When it comes to divorce, there may be plenty of myths and preconceived notions about how men deal with and perceive the life-altering event, but there is much less understanding of what really goes on in their minds. Men enter an intense grief throughout the divorce process as with any profound loss, and the way this grief is tightly interlocked with their ego is what causes the most collateral damage.
Men’s Ego and Divorce
Perhaps even more so than women–although that could start a long debate–men have specific roles in society they feel enormous pressure to fulfill. Those roles include being a provider, a protector, and leader of their household within the bonds of marriage and fatherhood. How a man views himself, regarding the success or failure of living up to these societal expectations, is what makes up his ego. Consequently, the breakdown of these roles often means the breakdown of his ego, or sense of self.
In his Huffington Post article called, “Men After Divorce: Ego, Self-Esteem, and Recovery,” Kyle Morrison explains, “[a] man who has been divorced finds himself adrift without knowing his place or worth because he gained so much of his sense of self from his partner and had not developed a true understanding of his real self.”
Morrison, a divorced man himself, also explains the destructive behaviors that often result in the uncertain, ego-trampling aftermath of even an uncontested divorce. Many men resort to fleeting efforts at recharging their bruised self-esteem such as overworking themselves, alcohol and drug abuse, or throwing themselves into the dating world irresponsibly. Gaining more fortune or lustful attention from females serves to boost their sense of manhood, but in ways that are shallow and unsatisfyingly transient.
Finding Steady Footing
It seems our culture doesn’t offer much in the way of sympathy or alternative ways to repair the damage of male ego breakdown, an increasingly prevalent syndrome. Instead men feel the need to suck it up, show a strong front, and claim and conquer wealth or women to falsely regain self-esteem.

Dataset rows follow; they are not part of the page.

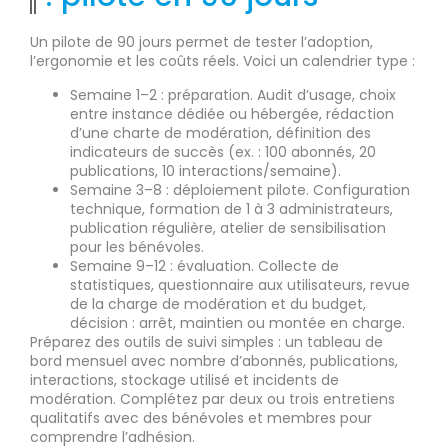
Un pilote de 90 jours permet de tester l’adoption,
l’ergonomie et les coûts réels. Voici un calendrier type :
Semaine 1–2 : préparation. Audit d’usage, choix
entre instance dédiée ou hébergée, rédaction
d’une charte de modération, définition des
indicateurs de succès (ex. : 100 abonnés, 20
publications, 10 interactions/semaine).
Semaine 3–8 : déploiement pilote. Configuration
technique, formation de 1 à 3 administrateurs,
publication régulière, atelier de sensibilisation
pour les bénévoles.
Semaine 9–12 : évaluation. Collecte de
statistiques, questionnaire aux utilisateurs, revue
de la charge de modération et du budget,
décision : arrêt, maintien ou montée en charge.
Préparez des outils de suivi simples : un tableau de
bord mensuel avec nombre d’abonnés, publications,
interactions, stockage utilisé et incidents de
modération. Complétez par deux ou trois entretiens
qualitatifs avec des bénévoles et membres pour
comprendre l’adhésion.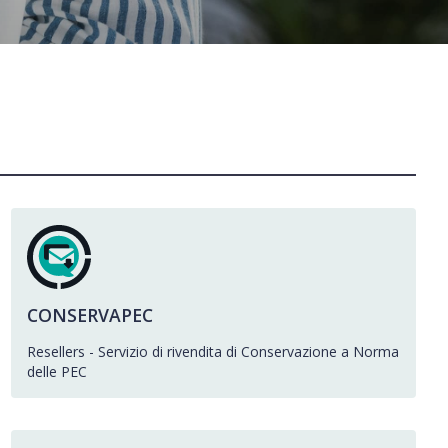
CONSERVAPEC
Resellers - Servizio di rivendita di Conservazione a Norma
delle PEC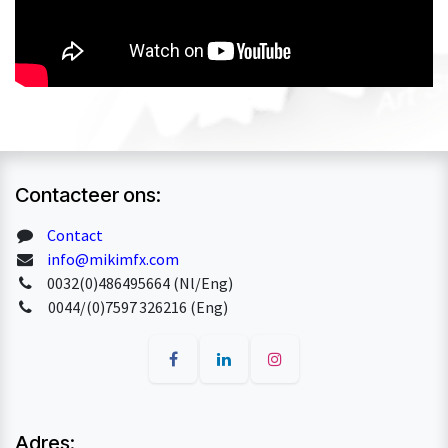
Contacteer ons:
Contact
info@mikimfx.com
0032(0)486495664 (Nl/Eng)
0044/(0)7597 326216 (Eng)
Adres: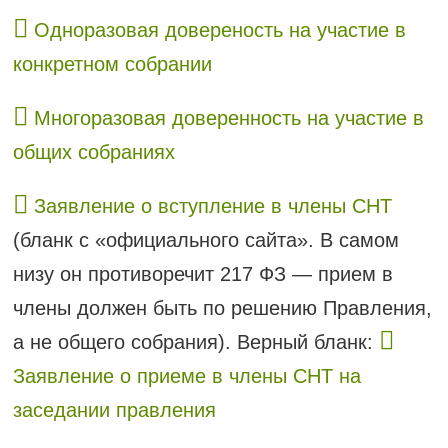
Одноразовая довереность на участие в
конкретном собрании
Многоразовая доверенность на участие в
общих собраниях
Заявление о вступление в члены СНТ
(бланк с «официального сайта». В самом
низу он противоречит 217 ФЗ — прием в
члены должен быть по решению Правления,
а не общего собрания). Верный бланк:
Заявление о приеме в члены СНТ на
заседании правления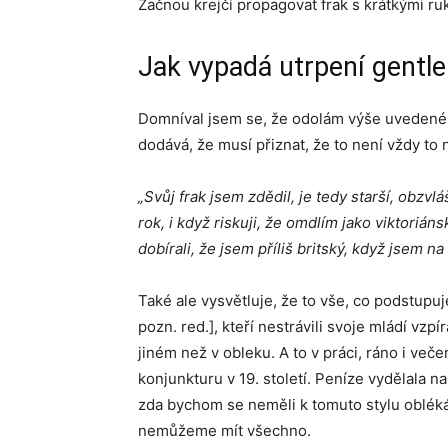
Začnou krejčí propagovat frak s krátkými ru
Jak vypadá utrpení gentl
Domníval jsem se, že odolám výše uvedeném
dodává, že musí přiznat, že to není vždy to 
„Svůj frak jsem zdědil, je tedy starší, obzvl
rok, i když riskuji, že omdlím jako viktoriá
dobírali, že jsem příliš britský, když jsem na
Také ale vysvětluje, že to vše, co podstupuj
pozn. red.], kteří nestrávili svoje mládí vzp
jiném než v obleku. A to v práci, ráno i veče
konjunkturu v 19. století. Peníze vydělala 
zda bychom se neměli k tomuto stylu obléká
nemůžeme mít všechno.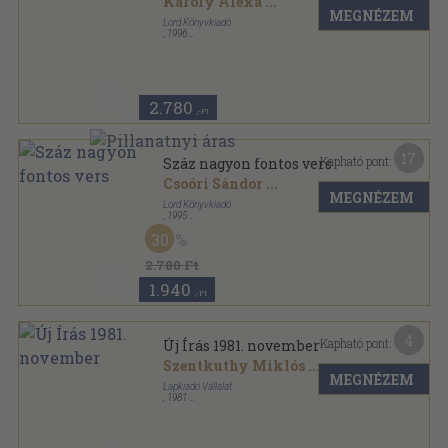
Károly Alexa
...
MEGNÉZEM
Lord Könyvkiadó
,
1996
Fűzött kemény papírkötés
,
447
oldal
2.780
,-Ft
17
Kapható pont:
Száz nagyon fontos vers
Csoóri Sándor
...
MEGNÉZEM
Lord Könyvkiadó
,
1995
Fűzött kemény papírkötés
,
447
oldal
30
2.780 Ft
1.940
,-Ft
4
Kapható pont:
Új Írás 1981. november
Szentkuthy Miklós
...
MEGNÉZEM
Lapkiadó Vállalat
,
1981
Ragasztott papírkötés
,
128
oldal
Új Írás sorozat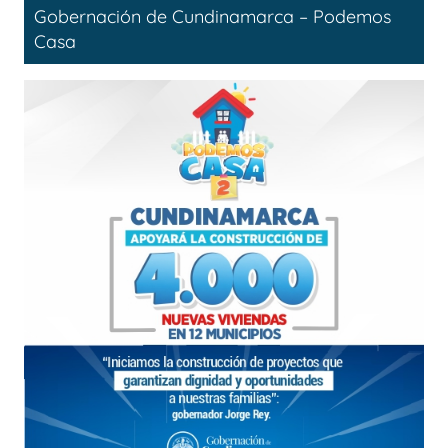
Gobernación de Cundinamarca – Podemos
Casa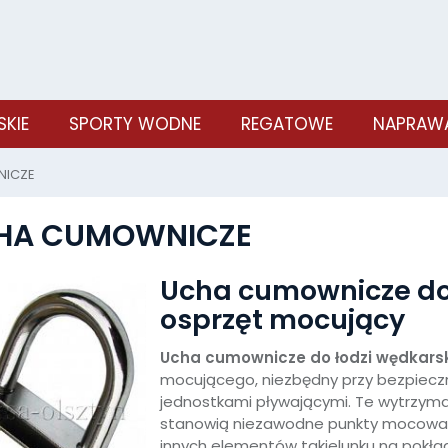
SKIE
SPORTY WODNE
REGATOWE
NAPRAWA
NICZE
HA CUMOWNICZE
Ucha cumownicze do 
osprzęt mocujący
Ucha cumownicze do łodzi wędkars
mocującego, niezbędny przy bezpiec
jednostkami pływającymi. Te wytrzyma
stanowią niezawodne punkty mocowani
innych elementów takielunku na pokładz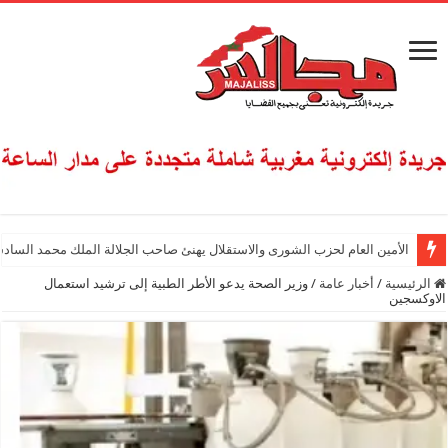
الأمين العام لحزب الشورى والاستقلال يهنئ صاحب الجلالة الملك محمد السادس
الرئيسية
/
أخبار عامة
/
وزير الصحة يدعو الأطر الطبية إلى ترشيد استعمال
الاوكسجين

What men most likely need is to find self-worth and a sense of manhood that comes from within. Manhood should be based on ingrained character traits, such as dignity, morality, and an unbreakable code of honor, attributes that no external circumstances (how ever debilitating they may be) can take away. Hopefully these are the kinds of traits and values we are teaching early to the next generation of men, for a future with less self-destructive behavior and more self-respect. Maybe this would in turn even lead to more successful marriages.